MATERIAL FOR THE TASK:
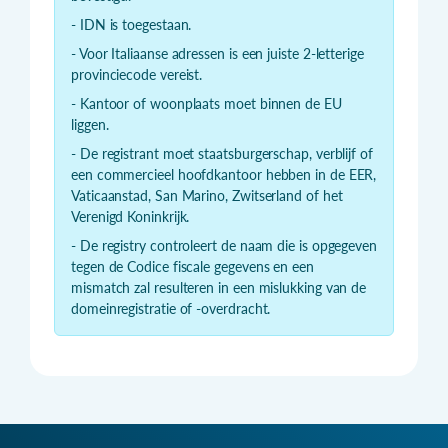
- IDN is toegestaan.
- Voor Italiaanse adressen is een juiste 2-letterige
provinciecode vereist.
- Kantoor of woonplaats moet binnen de EU
liggen.
- De registrant moet staatsburgerschap, verblijf of
een commercieel hoofdkantoor hebben in de EER,
Vaticaanstad, San Marino, Zwitserland of het
Verenigd Koninkrijk.
- De registry controleert de naam die is opgegeven
tegen de Codice fiscale gegevens en een
mismatch zal resulteren in een mislukking van de
domeinregistratie of -overdracht.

TASK TO COMPLETE:
Only the text is to be copied: please reproduce the records exactly and drop the pictures.

RESULT FOR THIS TASK:
- IDN is toegestaan.
- Voor Italiaanse adressen is een juiste 2-letterige
provinciecode vereist.
- Kantoor of woonplaats moet binnen de EU
liggen.
- De registrant moet staatsburgerschap, verblijf of
een commercieel hoofdkantoor hebben in de EER,
Vaticaanstad, San Marino, Zwitserland of het
Verenigd Koninkrijk.
- De registry controleert de naam die is opgegeven
tegen de Codice fiscale gegevens en een
mismatch zal resulteren in een mislukking van de
domeinregistratie of -overdracht.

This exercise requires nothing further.